(Dataset excerpts)

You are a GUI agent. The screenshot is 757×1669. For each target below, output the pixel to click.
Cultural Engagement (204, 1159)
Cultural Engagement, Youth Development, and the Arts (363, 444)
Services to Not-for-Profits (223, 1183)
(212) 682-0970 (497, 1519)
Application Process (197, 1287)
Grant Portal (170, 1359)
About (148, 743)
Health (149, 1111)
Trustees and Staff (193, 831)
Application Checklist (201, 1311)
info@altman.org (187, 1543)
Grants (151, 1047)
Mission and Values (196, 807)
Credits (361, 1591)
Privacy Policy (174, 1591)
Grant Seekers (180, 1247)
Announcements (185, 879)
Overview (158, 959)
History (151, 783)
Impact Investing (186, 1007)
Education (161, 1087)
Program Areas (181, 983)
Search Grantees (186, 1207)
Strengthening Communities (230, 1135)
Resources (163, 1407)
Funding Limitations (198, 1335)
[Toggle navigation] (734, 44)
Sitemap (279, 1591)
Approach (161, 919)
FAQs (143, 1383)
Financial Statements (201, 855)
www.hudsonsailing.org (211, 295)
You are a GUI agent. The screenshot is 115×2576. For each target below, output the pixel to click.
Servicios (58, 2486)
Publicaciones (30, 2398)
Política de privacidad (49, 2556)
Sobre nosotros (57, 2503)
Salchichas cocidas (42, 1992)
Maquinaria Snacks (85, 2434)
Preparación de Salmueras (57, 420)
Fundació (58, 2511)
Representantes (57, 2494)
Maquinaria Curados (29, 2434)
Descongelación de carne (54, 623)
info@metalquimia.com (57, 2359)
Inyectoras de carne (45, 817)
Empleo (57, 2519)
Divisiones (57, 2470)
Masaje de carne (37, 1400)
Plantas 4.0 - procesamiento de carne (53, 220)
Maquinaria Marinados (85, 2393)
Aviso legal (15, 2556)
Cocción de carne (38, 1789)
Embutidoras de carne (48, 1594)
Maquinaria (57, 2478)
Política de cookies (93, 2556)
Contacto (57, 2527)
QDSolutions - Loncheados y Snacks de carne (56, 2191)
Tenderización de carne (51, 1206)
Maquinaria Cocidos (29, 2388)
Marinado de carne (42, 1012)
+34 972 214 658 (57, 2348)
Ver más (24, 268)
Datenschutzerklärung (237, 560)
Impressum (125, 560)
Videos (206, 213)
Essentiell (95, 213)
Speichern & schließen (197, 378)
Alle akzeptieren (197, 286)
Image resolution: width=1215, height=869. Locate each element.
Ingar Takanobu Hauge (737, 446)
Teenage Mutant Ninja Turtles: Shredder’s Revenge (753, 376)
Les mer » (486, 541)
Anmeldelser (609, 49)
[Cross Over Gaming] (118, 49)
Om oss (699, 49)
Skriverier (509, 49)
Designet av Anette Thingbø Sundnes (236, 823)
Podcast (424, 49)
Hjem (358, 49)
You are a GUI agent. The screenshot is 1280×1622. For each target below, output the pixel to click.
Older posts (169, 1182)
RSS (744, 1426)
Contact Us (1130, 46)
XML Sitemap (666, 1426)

• _Task_
Set down all of the data above again, exactly.

• _Response to the task_
You are a GUI agent. The screenshot is 757×1669. For each target below, output the pixel to click.
Cultural Engagement (204, 1159)
Cultural Engagement, Youth Development, and the Arts (363, 444)
Services to Not-for-Profits (223, 1183)
(212) 682-0970 (497, 1519)
Application Process (197, 1287)
Grant Portal (170, 1359)
About (148, 743)
Health (149, 1111)
Trustees and Staff (193, 831)
Application Checklist (201, 1311)
info@altman.org (187, 1543)
Grants (151, 1047)
Mission and Values (196, 807)
Credits (361, 1591)
Privacy Policy (174, 1591)
Grant Seekers (180, 1247)
Announcements (185, 879)
Overview (158, 959)
History (151, 783)
Impact Investing (186, 1007)
Education (161, 1087)
Program Areas (181, 983)
Search Grantees (186, 1207)
Strengthening Communities (230, 1135)
Resources (163, 1407)
Funding Limitations (198, 1335)
[Toggle navigation] (734, 44)
Sitemap (279, 1591)
Approach (161, 919)
FAQs (143, 1383)
Financial Statements (201, 855)
www.hudsonsailing.org (211, 295)
You are a GUI agent. The screenshot is 115×2576. For each target below, output the pixel to click.
Servicios (58, 2486)
Publicaciones (30, 2398)
Política de privacidad (49, 2556)
Sobre nosotros (57, 2503)
Salchichas cocidas (42, 1992)
Maquinaria Snacks (85, 2434)
Preparación de Salmueras (57, 420)
Fundació (58, 2511)
Representantes (57, 2494)
Maquinaria Curados (29, 2434)
Descongelación de carne (54, 623)
info@metalquimia.com (57, 2359)
Inyectoras de carne (45, 817)
Empleo (57, 2519)
Divisiones (57, 2470)
Masaje de carne (37, 1400)
Plantas 4.0 - procesamiento de carne (53, 220)
Maquinaria Marinados (85, 2393)
Aviso legal (15, 2556)
Cocción de carne (38, 1789)
Embutidoras de carne (48, 1594)
Maquinaria (57, 2478)
Política de cookies (93, 2556)
Contacto (57, 2527)
QDSolutions - Loncheados y Snacks de carne (56, 2191)
Tenderización de carne (51, 1206)
Maquinaria Cocidos (29, 2388)
Marinado de carne (42, 1012)
+34 972 214 658 (57, 2348)
Ver más (24, 268)
Datenschutzerklärung (237, 560)
Impressum (125, 560)
Videos (206, 213)
Essentiell (95, 213)
Speichern & schließen (197, 378)
Alle akzeptieren (197, 286)
Image resolution: width=1215, height=869. Locate each element.
Ingar Takanobu Hauge (737, 446)
Teenage Mutant Ninja Turtles: Shredder’s Revenge (753, 376)
Les mer » (486, 541)
Anmeldelser (609, 49)
[Cross Over Gaming] (118, 49)
Om oss (699, 49)
Skriverier (509, 49)
Designet av Anette Thingbø Sundnes (236, 823)
Podcast (424, 49)
Hjem (358, 49)
You are a GUI agent. The screenshot is 1280×1622. For each target below, output the pixel to click.
Older posts (169, 1182)
RSS (744, 1426)
Contact Us (1130, 46)
XML Sitemap (666, 1426)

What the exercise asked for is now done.